(Saved data entries)
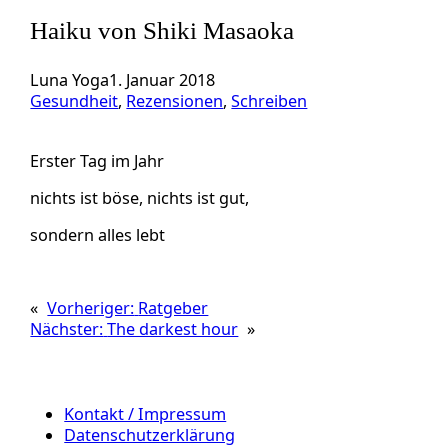
Haiku von Shiki Masaoka
Luna Yoga
1. Januar 2018
Gesundheit
, 
Rezensionen
, 
Schreiben
Erster Tag im Jahr
nichts ist böse, nichts ist gut,
sondern alles lebt
«
Vorheriger:
Ratgeber
Nächster:
The darkest hour
»
Kontakt / Impressum
Datenschutzerklärung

• _PROMPT_
What you return must match the records line for line, with the pictures left out.

• _RESULT BELOW_
Haiku von Shiki Masaoka
Luna Yoga
1. Januar 2018
Gesundheit
, 
Rezensionen
, 
Schreiben
Erster Tag im Jahr
nichts ist böse, nichts ist gut,
sondern alles lebt
«
Vorheriger:
Ratgeber
Nächster:
The darkest hour
»
Kontakt / Impressum
Datenschutzerklärung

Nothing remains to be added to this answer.